Thank you, I'll change it in v2. :)

regards,
o.

> --
> RMK's Patch system: https://www.armlinux.org.uk/developer/patches/
> FTTP is here! 40Mbps down 10Mbps up. Decent connectivity at last!

Ondřej Jirman

unread,
Jul 8, 2020, 9:21:29 AM7/8/20
to Frank Lee, linux...@googlegroups.com, Vasily Khoruzhick, Zhang Rui, Daniel Lezcano, Amit Kucheria, Maxime Ripard, Chen-Yu Tsai, open list:ALLWINNER THERMAL DRIVER, moderated list:ARM/Allwinner sunXi SoC support, open list
On Wed, Jul 08, 2020 at 07:55:40PM +0800, Frank Lee wrote:
> HI Ondrej,
> When the driver fails, there will be this print. Isn't it superfluous
> for you to add these?
>
> sun8i-thermal: probe of 5070400.thermal-sensor failed with error

There's no such failure message in the case I investigated, which is
EPROBE_DEFER failure waiting for nvmem driver that never loads,
because it's not configured by the user to build.

regards,
o.

>
> Yangtao

Ondřej Jirman

unread,
Jul 8, 2020, 9:29:28 AM7/8/20
to Maxime Ripard, linux...@googlegroups.com, Vasily Khoruzhick, Yangtao Li, Zhang Rui, Daniel Lezcano, Amit Kucheria, Chen-Yu Tsai, open list:ALLWINNER THERMAL DRIVER, moderated list:ARM/Allwinner sunXi SoC support, open list
Hello Maxime,

On Wed, Jul 08, 2020 at 02:25:42PM +0200, Maxime Ripard wrote:
> Hi,
>
> On Wed, Jul 08, 2020 at 12:55:27PM +0200, Ondrej Jirman wrote:
> The rest of the patch makes sense, but we should probably put the error
> message after the EPROBE_DEFER return so that we don't print any extra
> noise that isn't necessarily useful

I thought about that, but in this case this would have helped, see my other
e-mail. Though lack of "probe success" message may be enough for me, to
debug the issue, I'm not sure the user will notice that a message is missing, while
he'll surely notice if there's a flood of repeated EPROBE_DEFER messages.

And people run several distros for 3-4 months without anyone noticing any
issues and that thermal regulation doesn't work. So it seems that lack of a
success message is not enough.

Other solution may be to select CONFIG_NVMEM_SUNXI_SID if this driver
is enabled. That may get rid of this error scenario of waiting infinitely
for calibration data with EPROBE_DEFER. And other potential EPROBE_DEFER sources
will probably be quite visible even without this driver telling the user.
So this message may not be necessary in that case.

thank you and regards,
o.

> Maxime

Ondřej Jirman

unread,
Jul 8, 2020, 9:33:08 AM7/8/20
to Frank Lee, linux...@googlegroups.com, Vasily Khoruzhick, Zhang Rui, Daniel Lezcano, Amit Kucheria, Maxime Ripard, Chen-Yu Tsai, open list:ALLWINNER THERMAL DRIVER, moderated list:ARM/Allwinner sunXi SoC support, open list
On Wed, Jul 08, 2020 at 07:55:40PM +0800, Frank Lee wrote:
> HI Ondrej,
> On Wed, Jul 8, 2020 at 6:55 PM Ondrej Jirman <meg...@megous.com> wrote:
> >
> When the driver fails, there will be this print.

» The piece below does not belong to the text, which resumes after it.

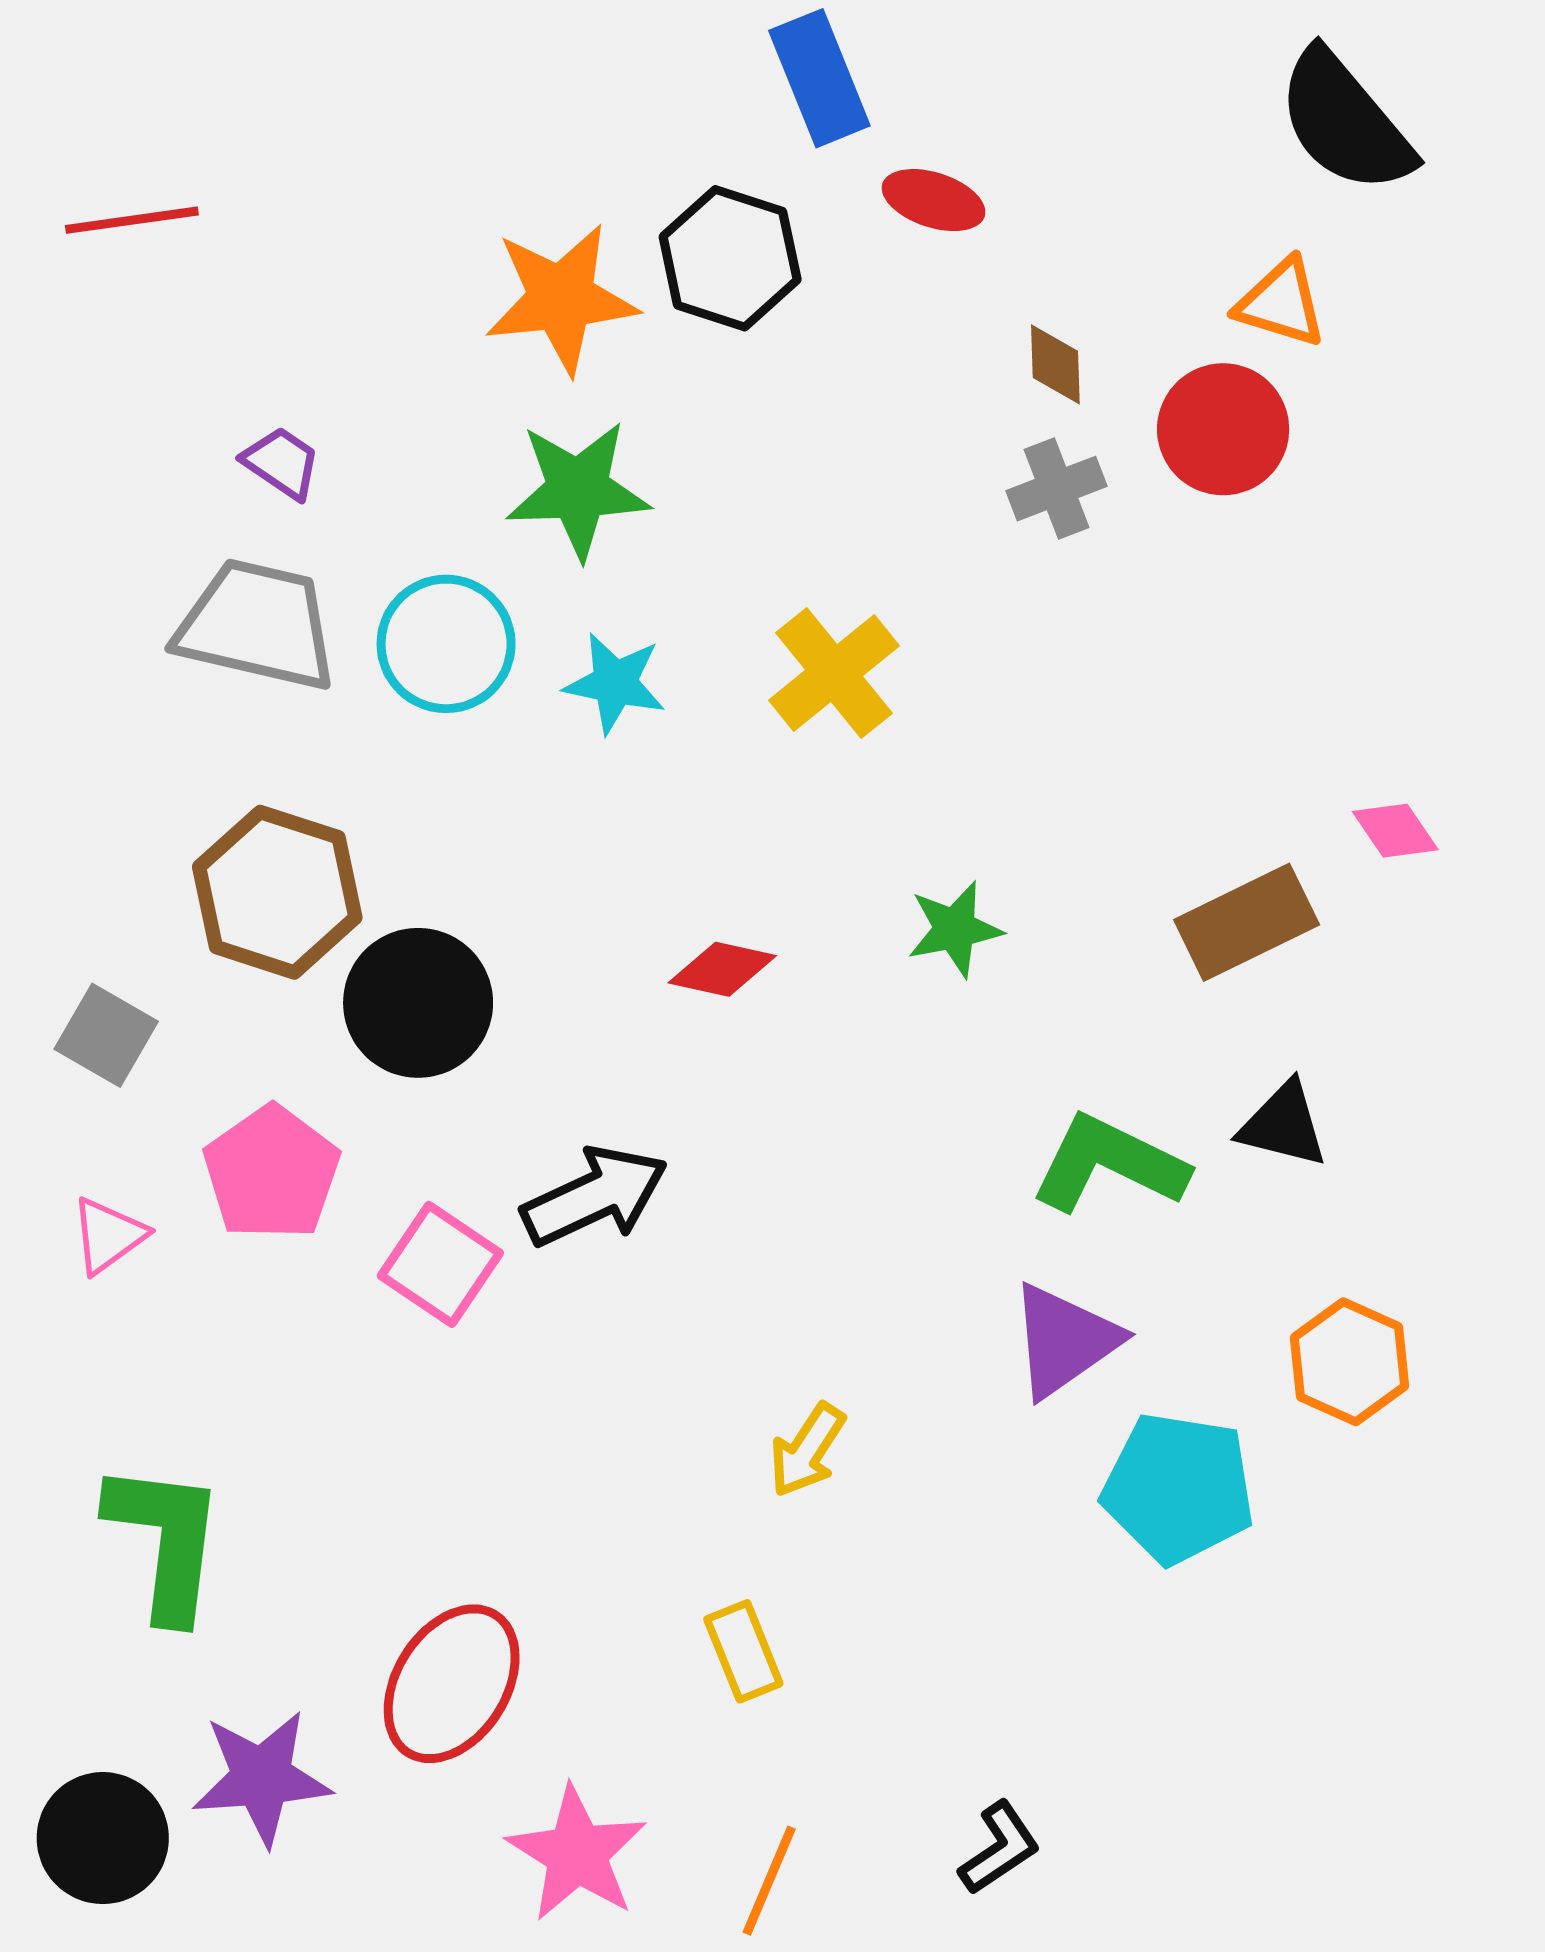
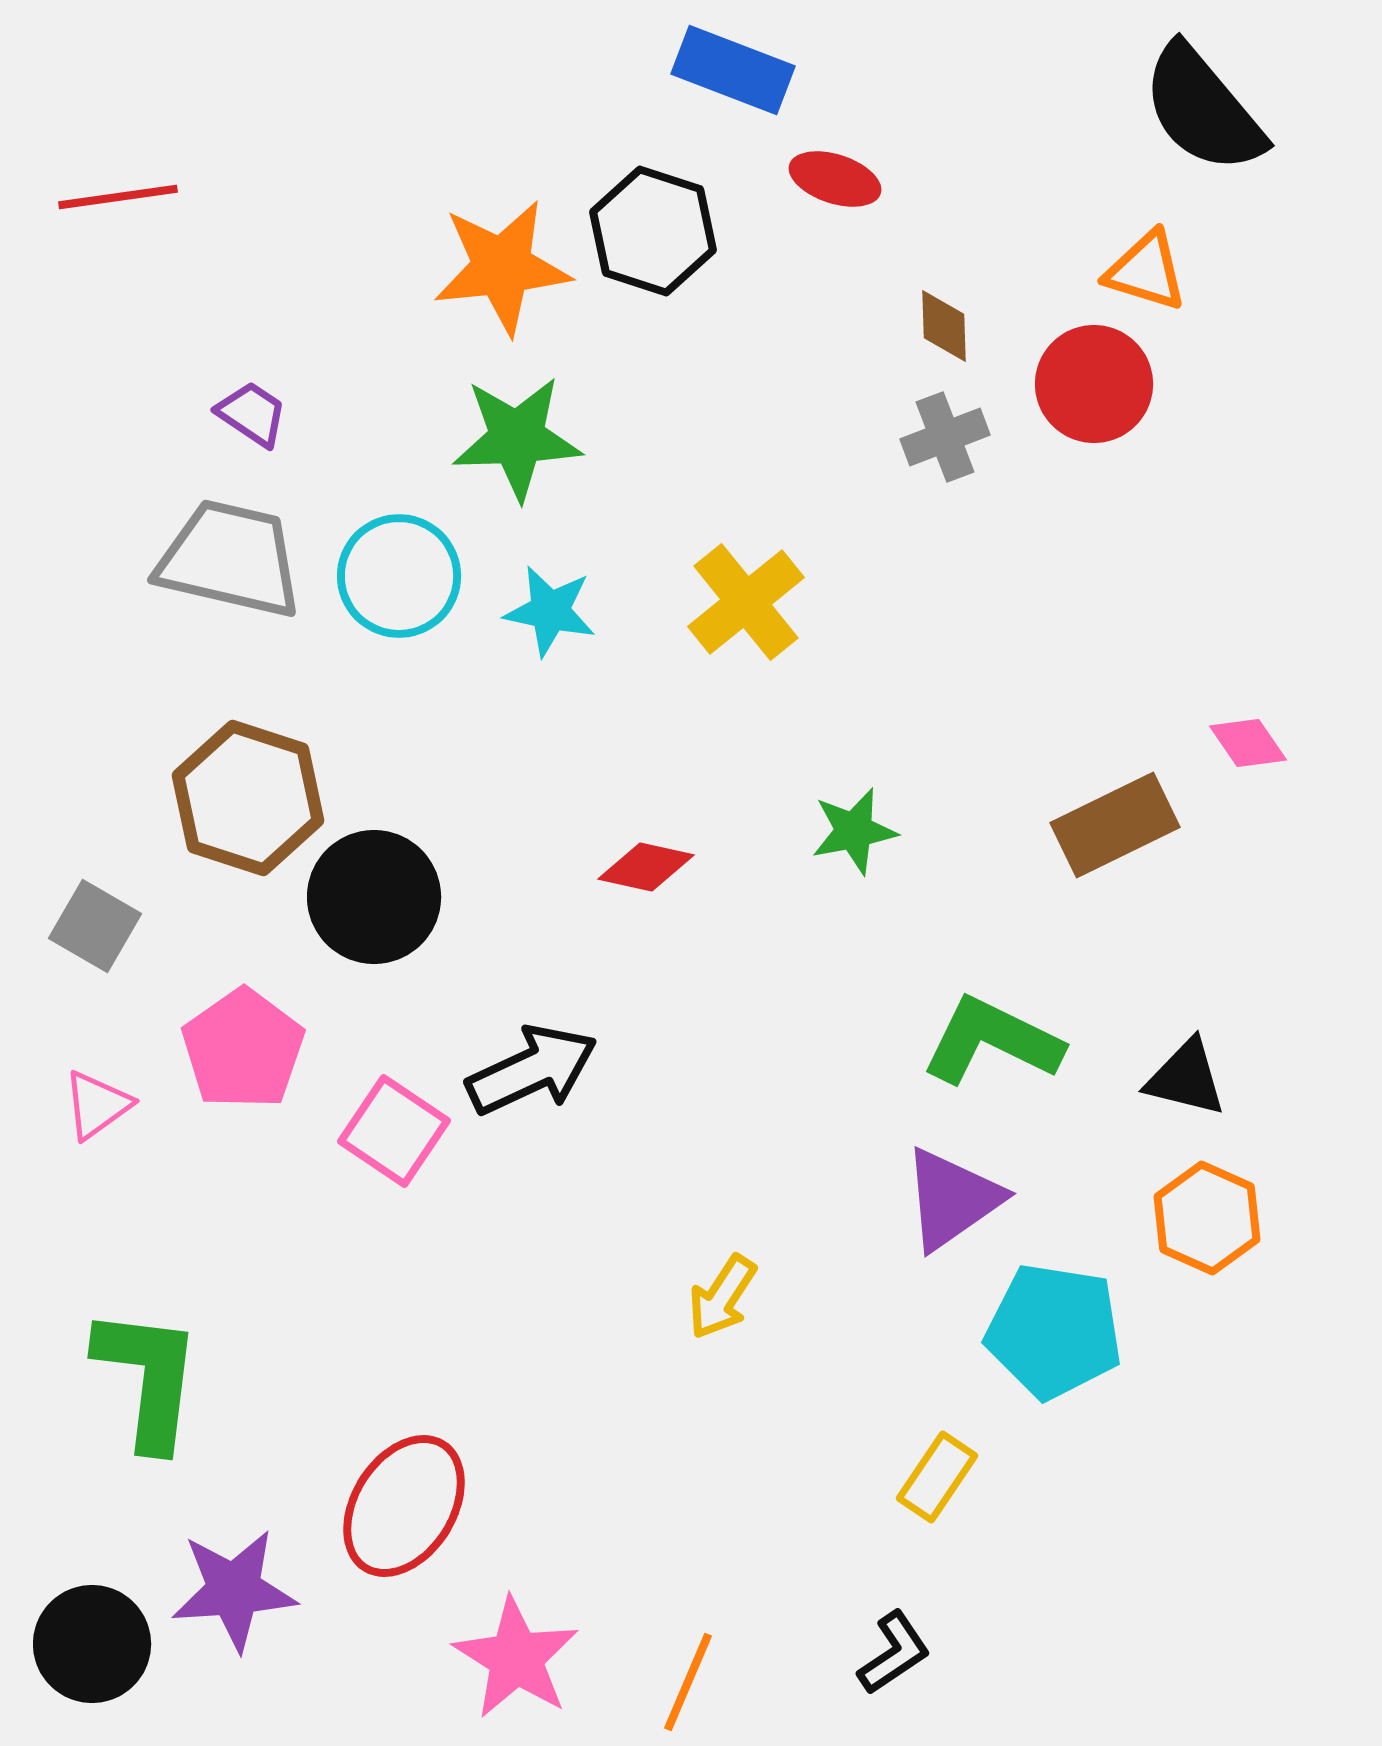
blue rectangle: (819, 78) -> (733, 70), turned -47
black triangle: (1283, 1125) -> (1186, 1078), moved
yellow rectangle: (743, 1651) -> (937, 1477), moved, turned 56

Isn't it superfluous
> for you to add these?
>
> sun8i-thermal: probe of 5070400.thermal-sensor failed with error

Thinking more about it. You're right. This is probably only shown for
non-EPROBE_DEFER errors. So this printk is superfluous, since EPROBE_DEFER
from nvmem/sid is already shown elsewhere in this patch.

thanks,
o.

>
> Yangtao

Robin Murphy

unread,
Jul 8, 2020, 9:42:19 AM7/8/20
to Ondřej Jirman, Frank Lee, linux...@googlegroups.com, Vasily Khoruzhick, Zhang Rui, Daniel Lezcano, Amit Kucheria, Maxime Ripard, Chen-Yu Tsai, open list:ALLWINNER THERMAL DRIVER, moderated list:ARM/Allwinner sunXi SoC support, open list
On 2020-07-08 14:21, Ondřej Jirman wrote:
[...]
>>> @@ -523,10 +547,17 @@ static int sun8i_ths_probe(struct platform_device *pdev)
>>> ret = devm_request_threaded_irq(dev, irq, NULL,
>>> sun8i_irq_thread,
>>> IRQF_ONESHOT, "ths", tmdev);
>>> - if (ret)
>>> - return ret;
>>> + if (ret) {
>>> + dev_err(dev, "Failed to request irq (%d)\n", ret);
>>> + goto err_out;
>>> + }
>>>
>>> + dev_info(dev, "Thermal sensor ready!\n");
>>> return 0;
>>> +
>>> +err_out:
>>> + dev_err(dev, "Failed to probe thermal sensor (%d)\n", ret);
>>
>> When the driver fails, there will be this print. Isn't it superfluous
>> for you to add these?
>>
>> sun8i-thermal: probe of 5070400.thermal-sensor failed with error
>
> There's no such failure message in the case I investigated, which is
> EPROBE_DEFER failure waiting for nvmem driver that never loads,
> because it's not configured by the user to build.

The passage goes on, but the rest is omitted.